As I sit in my office in an inpatient psychiatric facility, I think about taking those same symptoms and compounding them. fifty times. A hundred times. A million. For every missed dose, for every time a patient goes on a medication and then takes themselves back off of it at will, without guidance. Brain fog. Shivers. Side effects. Mania. Panic. A slight distance from the world around them. A feeling that things are slipping away.
I’ve tried to write this blog so many times, and each time I manage to make one post and decide I’ve finally gotten my wheels turning, I step away again and logging in becomes difficult. Maybe I intentionally forget my passwords. I get too busy. And then starting up again seems like too big a river to cross. The medication I take, though it can be used for many things, is used on me to treat obsessive compulsive disorder. A lot of people in my life don’t really believe me when I say I’m OCD. I don’t have the things that are stereotyped as OCD: the cleanliness, the neatness. But it’s there nonetheless. As one of my patients would say, that’s the beast of it. Whether you believe in mental illness or not, it’s still there – the faulty wiring, the misfiring synapses.

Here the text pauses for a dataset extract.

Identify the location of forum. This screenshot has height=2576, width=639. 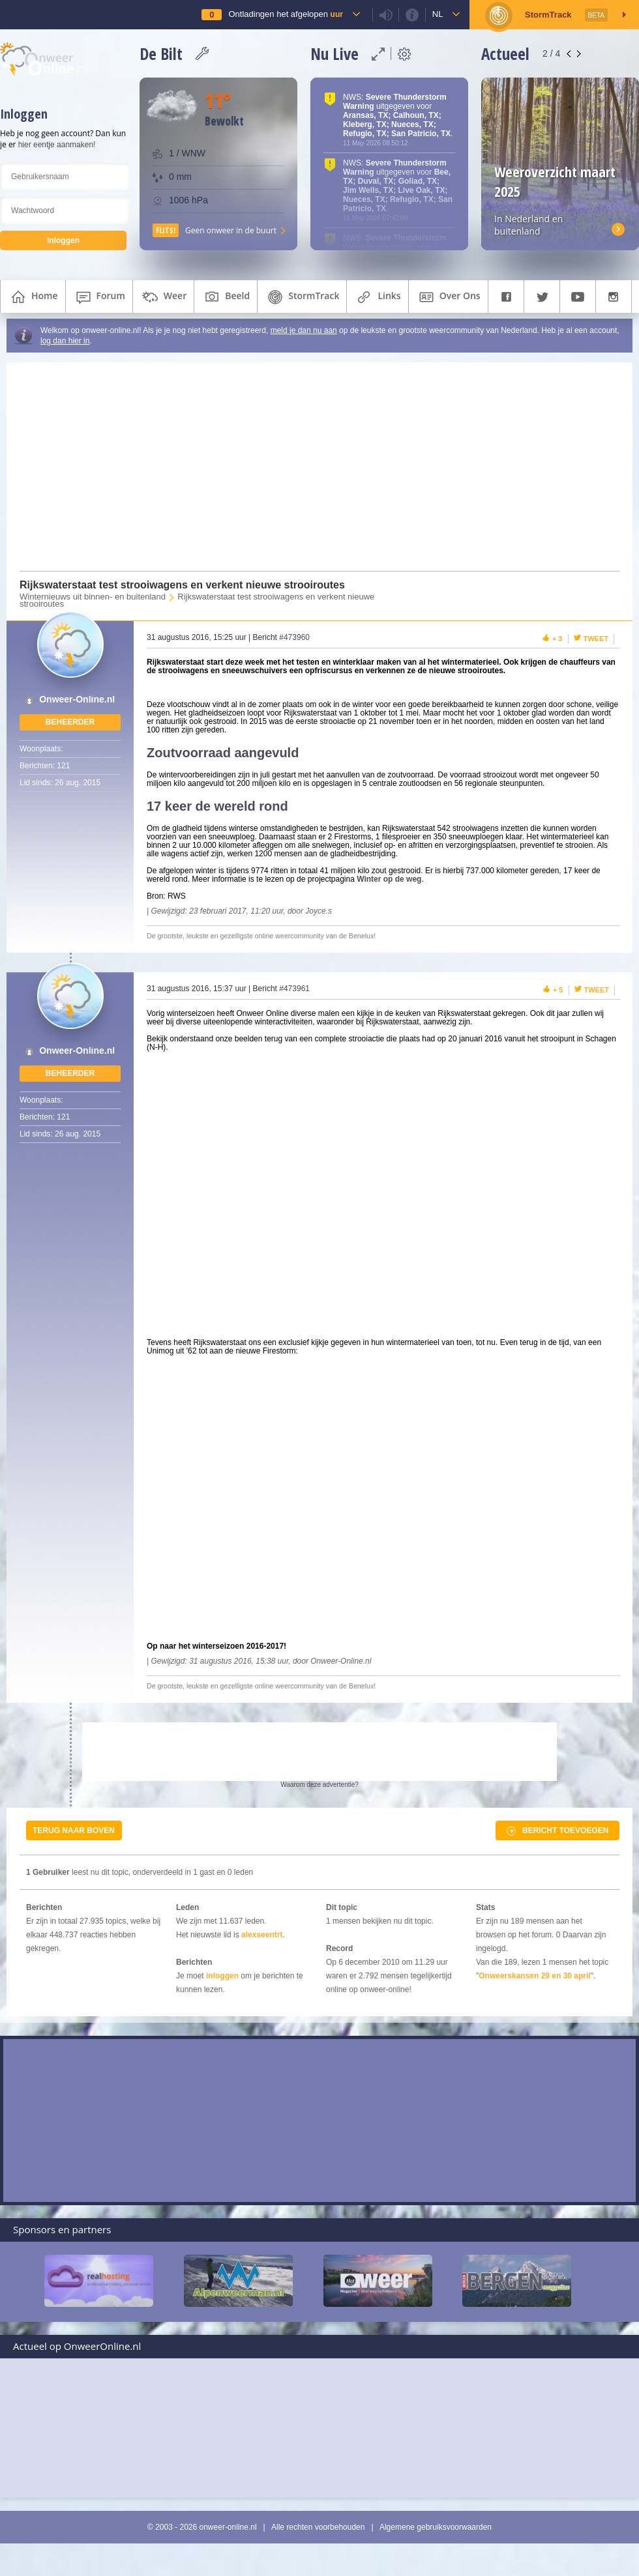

My particular brand of OCD is, I’ve started to learn, part of what makes things I want to do – creative things, writing, art, poetry – loom like monsters at the back of my closet, unfinished. Because if I start, then I have to keep going, and I have to keep going perfectly. Perfect or it doesn’t count. On pattern or it doesn’t matter. Follow the rules.
The problem is, I’m not always sure what the rules are, or WHY they are.
So I go for months at a time without writing because I want it to be exactly right, but I know it can’t because I know that nothing is.
But that’s the beast of it.
Do the impossible. Be something that isn’t. Fight with things that aren’t there.
And so as I sit here with my brain shivers thinking about how my own schooling is teaching me more about my brain and how it works, I realize how much I WANT to write this blog. There’s a lot out there in the world about reducing stigma for mental illness. But anytime we try to reduce stigma surrounding something, we tend to paper over it a little, make it palatable and marketable. But as I sit in the office and type, I realize that my patients need much more than that. They need for people to understand what a brain feels like when it’s overtaken. And more people who work with those with mental illness, or who love those with mental illness, need to learn the things I’ve learned in school.
How the medications work, and how they don’t. How we make choices about what to prescribe, and what we do when those choices go wrong. What happens to people who fall outside the system and don’t get treatment – not just from an institutional perspective, but from a human one.
Because that’s the beast of it.
The things you most need people to understand are the most difficult to communicate. Especially when you didn’t take your medications this morning.